Linder et al. disclosed a post-synthesis treatment for polymeric membranes to render them insoluble in aprotic solvents (such as NMP, DMF,...) and useful in the SRNF-range (Linder,
1991). They modified polyacrylonitrile membranes by chemical cross-linking in an aqueous base (NaOH) solution at elevated temperatures .

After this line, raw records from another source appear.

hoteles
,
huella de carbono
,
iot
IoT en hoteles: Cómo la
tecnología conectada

Depending on their chemical composition, polyimide based membranes dissolve well in selected chlorinated solvents. Polyimide membranes will thus dissolve when immersed in feeds containing these solvents, therefore a modification of such membranes is needed to avoid their dissolution in said feeds.
Polyimides form a class of polymers characterised by the imide bond within the repeating unit. There are two general types of polyimides. One type, so-called linear polyimides, are made by combining imides into long chains. Aromatic heterocyclic polyimides are the other usual kind, where both carbon atoms in the imide structure belong to an aromatic ring. Many fluorinated polymers have been described in literature as well. Even though performing very
well in gas separations, their potential for SRNF in organic solvents is restricted due to too low affinity for the permeating hydrocarbon.

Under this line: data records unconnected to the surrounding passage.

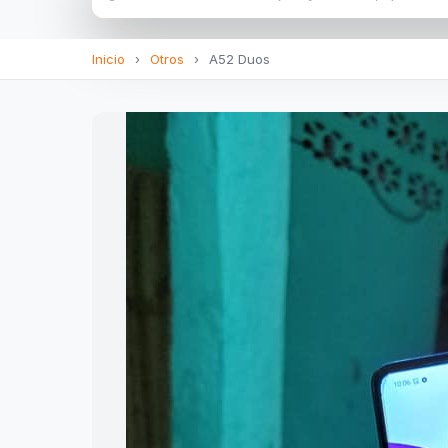
Inicio
›
Otros
›
A52 Duos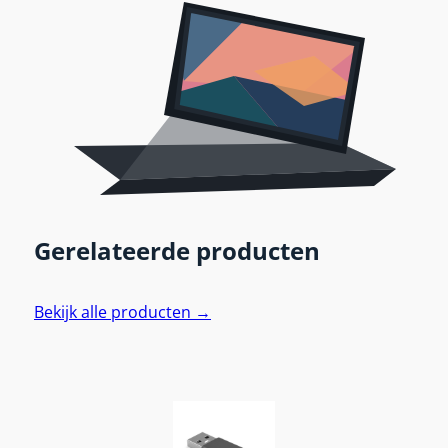
Gerelateerde producten
Bekijk alle producten →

Even though the imide bond characterises the polyimides, the chemical composition of the whole repeating monomer unit defines the solvent stability. Among commercially available polyimides for instance, Matrimid polyimide (Huntsman) with 5(6) amino-l(4'aminophenyl)- 1,3,-trimethyllindane as chemical composition (fig.l) dissolves much more readily than the related Lenzing P84 polyimid (Degussa), derived from aromatic dianhydrides and aromatic diisocyanates (fig.2).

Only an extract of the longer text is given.